### WORK ITEM
Could you set down every entry exactly as it stands, without the images?

-- DATA FOR PROCESSING follows --

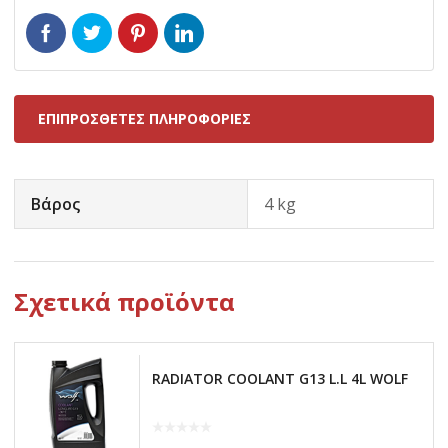
ΕΠΙΠΡΌΣΘΕΤΕΣ ΠΛΗΡΟΦΟΡΊΕΣ
Βάρος
4 kg
Σχετικά προϊόντα
RADIATOR COOLANT G13 L.L 4L WOLF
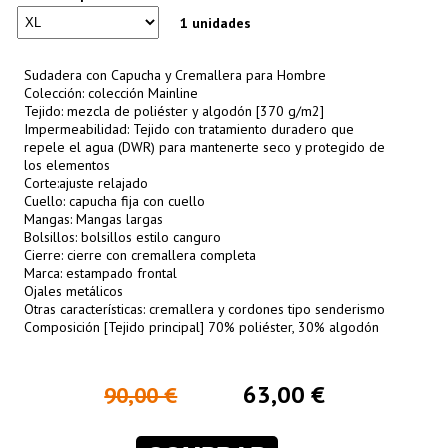
1 unidades
Sudadera con Capucha y Cremallera para Hombre
Colección: colección Mainline
Tejido: mezcla de poliéster y algodón [370 g/m2]
Impermeabilidad: Tejido con tratamiento duradero que
repele el agua (DWR) para mantenerte seco y protegido de
los elementos
Corte:ajuste relajado
Cuello: capucha fija con cuello
Mangas: Mangas largas
Bolsillos: bolsillos estilo canguro
Cierre: cierre con cremallera completa
Marca: estampado frontal
Ojales metálicos
Otras características: cremallera y cordones tipo senderismo
Composición [Tejido principal] 70% poliéster, 30% algodón
63,00 €
90,00 €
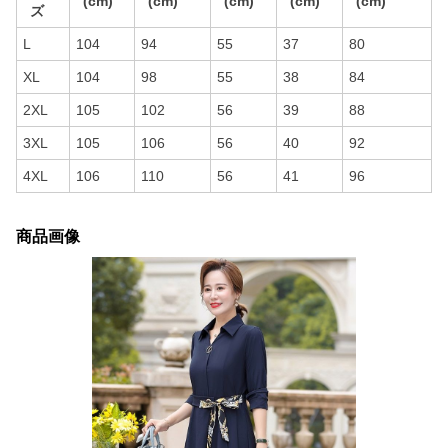
(cm)
(cm)
(cm)
(cm)
(cm)
ズ
L
104
94
55
37
80
XL
104
98
55
38
84
2XL
105
102
56
39
88
3XL
105
106
56
40
92
4XL
106
110
56
41
96
商品画像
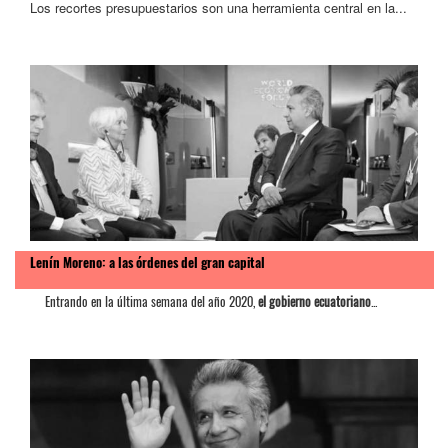
Los recortes presupuestarios son una herramienta central en la...
Lenín Moreno: a las órdenes del gran capital
Entrando en la última semana del año 2020,
el gobierno ecuatoriano
...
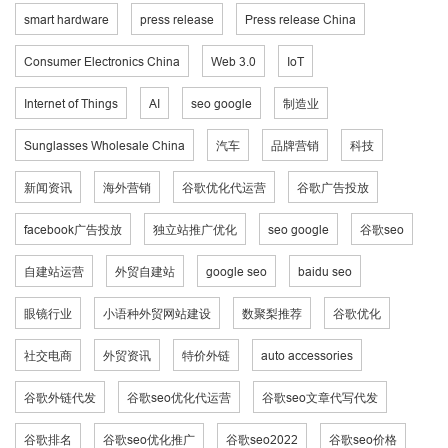
smart hardware
press release
Press release China
Consumer Electronics China
Web 3.0
IoT
Internet of Things
AI
seo google
制造业
Sunglasses Wholesale China
汽车
品牌营销
科技
新闻资讯
海外营销
谷歌优化代运营
谷歌广告投放
facebook广告投放
独立站推广优化
seo google
谷歌seo
自建站运营
外贸自建站
google seo
baidu seo
眼镜行业
小语种外贸网站建设
数聚梨推荐
谷歌优化
社交电商
外贸资讯
特价外链
auto accessories
谷歌外链代发
谷歌seo优化代运营
谷歌seo文章代写代发
谷歌排名
谷歌seo优化推广
谷歌seo2022
谷歌seo价格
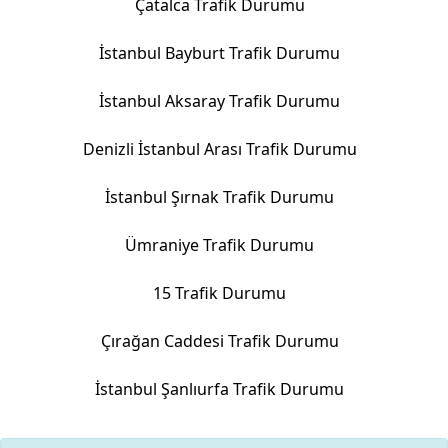
Çatalca Trafik Durumu
İstanbul Bayburt Trafik Durumu
İstanbul Aksaray Trafik Durumu
Denizli İstanbul Arası Trafik Durumu
İstanbul Şırnak Trafik Durumu
Ümraniye Trafik Durumu
15 Trafik Durumu
Çırağan Caddesi Trafik Durumu
İstanbul Şanlıurfa Trafik Durumu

-- DATA FOR PROCESSING concluded --

### TASK OUTPUT
ΕΠΙΠΡΌΣΘΕΤΕΣ ΠΛΗΡΟΦΟΡΊΕΣ
Βάρος
4 kg
Σχετικά προϊόντα
RADIATOR COOLANT G13 L.L 4L WOLF
1 unidades
Sudadera con Capucha y Cremallera para Hombre
Colección: colección Mainline
Tejido: mezcla de poliéster y algodón [370 g/m2]
Impermeabilidad: Tejido con tratamiento duradero que
repele el agua (DWR) para mantenerte seco y protegido de
los elementos
Corte:ajuste relajado
Cuello: capucha fija con cuello
Mangas: Mangas largas
Bolsillos: bolsillos estilo canguro
Cierre: cierre con cremallera completa
Marca: estampado frontal
Ojales metálicos
Otras características: cremallera y cordones tipo senderismo
Composición [Tejido principal] 70% poliéster, 30% algodón
63,00 €
90,00 €
(cm)
(cm)
(cm)
(cm)
(cm)
ズ
L
104
94
55
37
80
XL
104
98
55
38
84
2XL
105
102
56
39
88
3XL
105
106
56
40
92
4XL
106
110
56
41
96
商品画像
Los recortes presupuestarios son una herramienta central en la...
Lenín Moreno: a las órdenes del gran capital
Entrando en la última semana del año 2020,
el gobierno ecuatoriano
...
smart hardware
press release
Press release China
Consumer Electronics China
Web 3.0
IoT
Internet of Things
AI
seo google
制造业
Sunglasses Wholesale China
汽车
品牌营销
科技
新闻资讯
海外营销
谷歌优化代运营
谷歌广告投放
facebook广告投放
独立站推广优化
seo google
谷歌seo
自建站运营
外贸自建站
google seo
baidu seo
眼镜行业
小语种外贸网站建设
数聚梨推荐
谷歌优化
社交电商
外贸资讯
特价外链
auto accessories
谷歌外链代发
谷歌seo优化代运营
谷歌seo文章代写代发
谷歌排名
谷歌seo优化推广
谷歌seo2022
谷歌seo价格
Çatalca Trafik Durumu
İstanbul Bayburt Trafik Durumu
İstanbul Aksaray Trafik Durumu
Denizli İstanbul Arası Trafik Durumu
İstanbul Şırnak Trafik Durumu
Ümraniye Trafik Durumu
15 Trafik Durumu
Çırağan Caddesi Trafik Durumu
İstanbul Şanlıurfa Trafik Durumu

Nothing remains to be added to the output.